È esattamente ciò che hanno fatto i norvegesi, hanno sbloccato la modalità “gamer”, issandosi a un livello neppure concepibile in precedenza. Ora bisognerà vedere se chi è capace di eccellere – o ha già eccelso – al livello “hard”, sarà in grado di emulare i norsk nella loro spaventosa crescita. Al riguardo, Giacomel appare – per età e potenziale – uno dei più attrezzati per entrare nella nuova dimensione.

Per adesso è lì, a ridosso dei “mostri provenienti dai Fiordi”, pronto a insinuarsi tra le loro fila alla prima occasione. Un ulteriore passo in avanti, non farebbe altro che moltiplicare queste opportunità di spezzare i filotti di chi ha messo le mani sulla disciplina.

La speranza è che progressivamente anche Didier Bionaz possa seguire la stessa strada. Non tutte le parabole agonistiche sono uguali e quella del classe 2000 valdostano è ben diversa rispetto a quella del coetaneo trentino. Sicuramente meno pronunciata, ma non per questo meno valida. Nella vita bisogna sapere avere pazienza, non si può pretendere di ottenere tutto e subito. Il 2023-24 ha sancito una crescita apprezzabile, l’augurio è che possa proseguire anche nel 2024-25.

Di pazienza ne ha avuta parecchia Lukas Hofer, ammirevole per come abbia saputo ritrovare una buona competitività dopo una serie di acciacchi fisici che avrebbe potuto stroncare anche una volontà ferrea.
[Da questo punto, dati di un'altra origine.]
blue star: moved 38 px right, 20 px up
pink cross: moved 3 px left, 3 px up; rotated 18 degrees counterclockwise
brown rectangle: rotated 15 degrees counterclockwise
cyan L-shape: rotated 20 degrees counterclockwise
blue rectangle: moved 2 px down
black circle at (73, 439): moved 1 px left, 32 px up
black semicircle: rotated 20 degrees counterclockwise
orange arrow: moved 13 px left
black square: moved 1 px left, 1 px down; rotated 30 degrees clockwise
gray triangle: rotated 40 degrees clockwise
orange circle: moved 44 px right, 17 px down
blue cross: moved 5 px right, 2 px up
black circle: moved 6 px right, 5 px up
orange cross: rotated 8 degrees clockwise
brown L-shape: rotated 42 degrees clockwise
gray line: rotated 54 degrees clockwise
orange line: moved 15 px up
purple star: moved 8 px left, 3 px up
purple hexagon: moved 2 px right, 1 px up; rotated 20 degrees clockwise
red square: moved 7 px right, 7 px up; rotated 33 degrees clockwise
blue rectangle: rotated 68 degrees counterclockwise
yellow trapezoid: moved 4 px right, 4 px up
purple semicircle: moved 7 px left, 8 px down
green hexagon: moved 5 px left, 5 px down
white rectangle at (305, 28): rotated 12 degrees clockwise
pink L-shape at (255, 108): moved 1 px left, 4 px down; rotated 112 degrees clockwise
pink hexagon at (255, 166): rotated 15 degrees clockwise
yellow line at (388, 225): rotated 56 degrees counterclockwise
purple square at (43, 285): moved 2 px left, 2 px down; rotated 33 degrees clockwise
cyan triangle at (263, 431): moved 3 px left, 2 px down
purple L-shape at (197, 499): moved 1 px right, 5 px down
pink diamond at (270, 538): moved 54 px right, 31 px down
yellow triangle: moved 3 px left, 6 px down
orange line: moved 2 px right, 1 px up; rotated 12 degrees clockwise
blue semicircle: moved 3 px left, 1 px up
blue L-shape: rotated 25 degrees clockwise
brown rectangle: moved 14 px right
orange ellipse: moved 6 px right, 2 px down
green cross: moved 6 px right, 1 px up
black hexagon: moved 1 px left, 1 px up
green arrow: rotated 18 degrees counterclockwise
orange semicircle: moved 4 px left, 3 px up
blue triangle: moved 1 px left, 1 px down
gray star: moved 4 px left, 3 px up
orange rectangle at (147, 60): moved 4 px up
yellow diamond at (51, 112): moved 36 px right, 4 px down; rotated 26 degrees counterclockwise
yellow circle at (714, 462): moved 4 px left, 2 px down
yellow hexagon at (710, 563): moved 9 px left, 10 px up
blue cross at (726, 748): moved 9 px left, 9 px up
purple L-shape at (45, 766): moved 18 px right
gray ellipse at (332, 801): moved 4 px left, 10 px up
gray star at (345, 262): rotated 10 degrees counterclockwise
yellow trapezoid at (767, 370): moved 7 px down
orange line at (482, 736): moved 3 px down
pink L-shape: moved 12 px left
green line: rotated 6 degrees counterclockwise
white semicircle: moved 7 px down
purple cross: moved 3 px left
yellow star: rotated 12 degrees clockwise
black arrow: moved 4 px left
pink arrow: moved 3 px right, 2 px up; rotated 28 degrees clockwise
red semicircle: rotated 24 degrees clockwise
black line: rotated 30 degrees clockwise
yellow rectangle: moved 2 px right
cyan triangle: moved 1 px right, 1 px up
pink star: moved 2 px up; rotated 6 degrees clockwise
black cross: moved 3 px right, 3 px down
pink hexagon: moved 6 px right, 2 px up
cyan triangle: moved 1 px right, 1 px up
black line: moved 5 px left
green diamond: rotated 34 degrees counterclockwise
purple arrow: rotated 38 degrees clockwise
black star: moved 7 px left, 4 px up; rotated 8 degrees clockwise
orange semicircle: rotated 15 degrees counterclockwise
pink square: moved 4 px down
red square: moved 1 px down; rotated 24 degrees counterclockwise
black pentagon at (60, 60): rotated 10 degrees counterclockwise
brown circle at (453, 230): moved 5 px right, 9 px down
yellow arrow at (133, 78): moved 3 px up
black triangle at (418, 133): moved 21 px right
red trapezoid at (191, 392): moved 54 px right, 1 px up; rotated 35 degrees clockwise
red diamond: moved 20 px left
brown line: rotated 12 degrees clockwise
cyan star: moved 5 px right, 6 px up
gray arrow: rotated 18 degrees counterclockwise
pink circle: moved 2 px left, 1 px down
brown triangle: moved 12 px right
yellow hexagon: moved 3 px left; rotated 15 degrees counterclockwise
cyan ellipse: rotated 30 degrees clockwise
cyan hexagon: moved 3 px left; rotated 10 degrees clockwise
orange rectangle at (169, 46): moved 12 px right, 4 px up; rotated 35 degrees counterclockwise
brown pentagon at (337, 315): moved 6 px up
Non la sua, però. A 35 anni, il veterano sudtirolese può recitare un’importante parte di complemento, accarezzando il sogno di poter essere di nuovo protagonista nelle giornate più propizie.

Il resto della squadra azzurra deve ancora destreggiare appieno il livello di difficoltà “difficile”. Si vedrà se uno tra Elia Zeni o Patrick Braunhofer alzerà l’asticella a sufficienza per migliorare i già più che dignitosi risultati conseguiti sinora, oppure se dai meandri dell’Ibu Cup emergerà qualche altro biathleta tricolore capace di lasciare il segno nella parte bassa della zona punti. In questo drappello, il più in forma è Daniele Cappellari, che non a caso si è guadagnato il posto per Kontiolahti.